A general combinatorial result subsumes all these phenomena. Call a set of propositions 

there can be no 'set' if some of the propositions are either impredicative (i.e. depend on other members of the set) or are 'epistemic' (because of the 'masked man' or 'intensional' fallacy). Incidentally, in both cases problems of infinity arise.

minimal inconsistent if it is a logically inconsistent set, but all its proper subsets are consistent.

This is fine for Artificial Intelligence research but only so long as the A.I in question is not wholly self-learning. Why? Well, if that were the case, by the Axiom of Choice, there may be an infinite game which is non determinate- i.e. at least one intension can't have a well defined extension ever. On the other hand, if you are using the Axiom of Determinacy, then there can be no nonprincipal ultrafilter on the natural numbers (this can't be constructed even with Zorn's lemma) and this means there is no aggregative Social Welfare Function in the infinite case. 

This means, if finite agents can choose as to what type of Choice function they have- i.e. there is impredicativity or the thing is 'epistemic' (assuming knowledge never ends) - then there is an infinite game which is either not determinate (and thus can't have a deterministic SWF) or is determinate but still can't have an aggregative SWF!

On the other hand, if you have finite agents who have only 'revealed preference' or belong to 'ideal types' (i.e. they lack 'meta-choice' and aren't truly free) then, by something like Szilrajn theorem, there is a complete Social Welfare function with consistent inter-subjective Utility comparisons. But, it this is the case, all decisions should be put in the hands of a Benthamite planner! There would be no need to aggregate preferences because the determinants of utility, and therefore preference, would be independently known or discoverable. In other words, Society has a Plan which people must get with. Contracts are either unnecessary or mischievous.

The point I'm making is simple- at least in so far as the underlying subject can have a mathematical representation and thus criteria like consistency or completeness are non-arbitrary. 

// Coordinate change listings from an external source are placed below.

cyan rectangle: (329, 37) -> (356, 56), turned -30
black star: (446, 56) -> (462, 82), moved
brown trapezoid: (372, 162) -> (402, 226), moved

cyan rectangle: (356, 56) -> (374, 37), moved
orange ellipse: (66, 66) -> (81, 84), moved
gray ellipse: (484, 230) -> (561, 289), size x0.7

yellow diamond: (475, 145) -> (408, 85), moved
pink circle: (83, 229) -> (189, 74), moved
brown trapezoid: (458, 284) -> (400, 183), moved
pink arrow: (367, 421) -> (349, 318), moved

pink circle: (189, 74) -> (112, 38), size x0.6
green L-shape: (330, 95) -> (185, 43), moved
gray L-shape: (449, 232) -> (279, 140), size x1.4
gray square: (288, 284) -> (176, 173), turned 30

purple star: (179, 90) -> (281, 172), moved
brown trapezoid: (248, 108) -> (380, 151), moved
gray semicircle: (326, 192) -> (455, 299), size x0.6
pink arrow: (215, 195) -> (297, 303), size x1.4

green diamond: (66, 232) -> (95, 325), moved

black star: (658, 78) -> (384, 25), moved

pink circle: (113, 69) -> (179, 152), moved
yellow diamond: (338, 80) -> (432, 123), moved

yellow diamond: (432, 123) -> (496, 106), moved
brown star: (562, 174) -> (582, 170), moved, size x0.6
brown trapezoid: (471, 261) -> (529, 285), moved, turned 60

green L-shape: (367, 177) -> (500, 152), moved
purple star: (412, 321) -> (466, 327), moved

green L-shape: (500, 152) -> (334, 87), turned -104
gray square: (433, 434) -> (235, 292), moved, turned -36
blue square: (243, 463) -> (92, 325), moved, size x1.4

Either determinacy obtains in the Social Sciences, in which case there is category theoretical 'naturality'- i.e. there are objective optimization problems for which everybody would arrive at the same results, or else there is no 'naturality' and thus arbitrary choice sequences underlie all things. This does not mean you can't have consistency, it just means you can't have both consistency and completeness.  But this also means there will be no unicity or uniqueness and no 'naturality' or non-arbitrariness. In other words, for purely mathematical reasons, this entire branch of inquiry is stupid shit because there are no sets, no functions, or anything else with a mathematical representation.

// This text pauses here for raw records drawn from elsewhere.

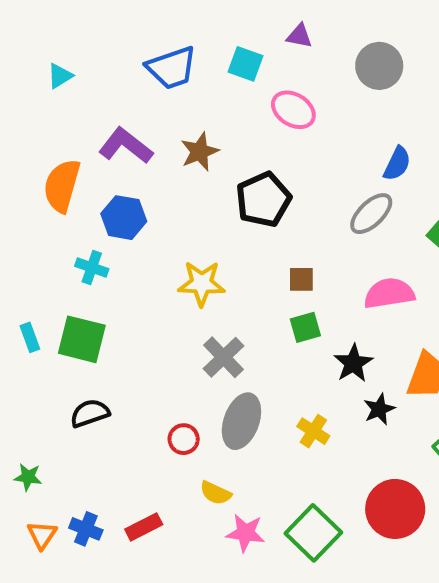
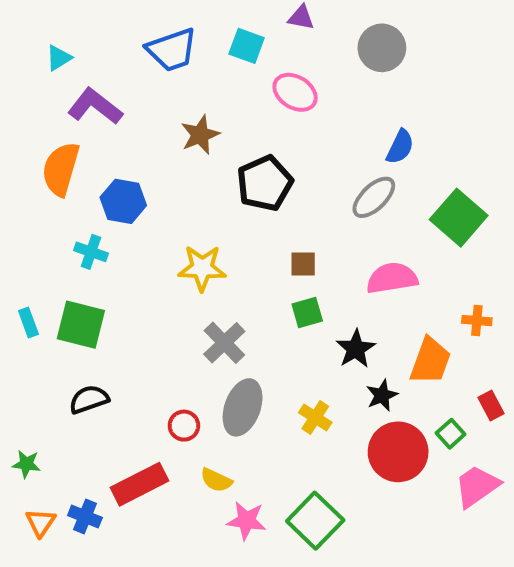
purple L-shape: (126, 146) -> (95, 106), moved
red circle: (395, 509) -> (398, 452), moved
red rectangle: (144, 527) -> (139, 484), moved, size x1.5

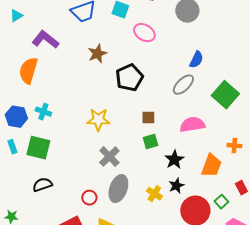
cyan triangle: (59, 58) -> (16, 16), moved
blue hexagon: (123, 201) -> (16, 117), moved
black star: (382, 395) -> (176, 186), moved

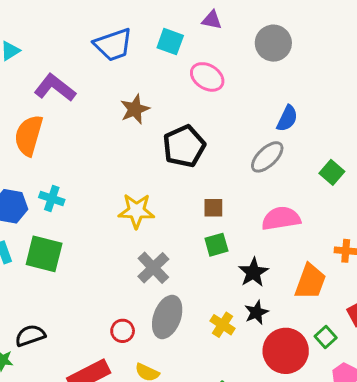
green square: (225, 95) -> (332, 172), size x0.6
black semicircle: (42, 185) -> (30, 335), moved

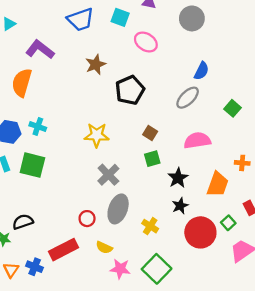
brown square: (213, 208) -> (150, 133), turned 32
yellow cross: (223, 325) -> (150, 226), moved

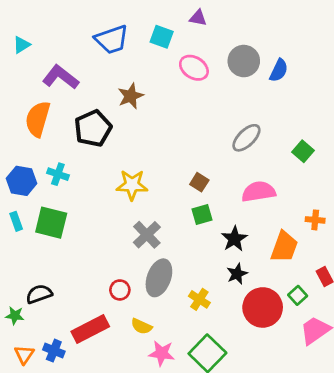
gray circle: (192, 18) -> (244, 61), moved
blue semicircle: (202, 71) -> (279, 70), moved
black pentagon: (130, 90) -> (93, 128), moved

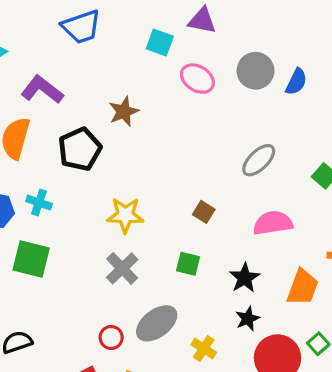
purple triangle: (198, 18) -> (202, 21), size x1.4
blue trapezoid: (112, 39) -> (81, 27), moved
green square: (202, 215) -> (188, 264), moved, turned 30
gray cross: (147, 235) -> (122, 268), moved
gray ellipse: (159, 278) -> (157, 323), turned 33

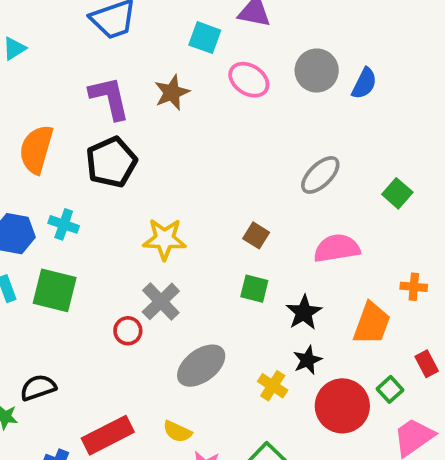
purple L-shape: (42, 90) -> (110, 98), moved, turned 39
brown star: (124, 112) -> (172, 92), moved
green square: (188, 264) -> (254, 289), moved
red circle: (111, 337) -> (128, 331), moved
yellow cross: (204, 348) -> (273, 386), moved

In other words, it is fine if Pundits want to gas on in a rhetorical or sentimental manner but the moment they try to get mathsy, we know they are talking ignorant shite. Yet, not to talk in a mathsy manner is to acknowledge there is no logic or rhyme or reason to your torrent of verbal diarrhea. That's a good reason for a Socioproctologist not to produce a rigorous proof of this claim.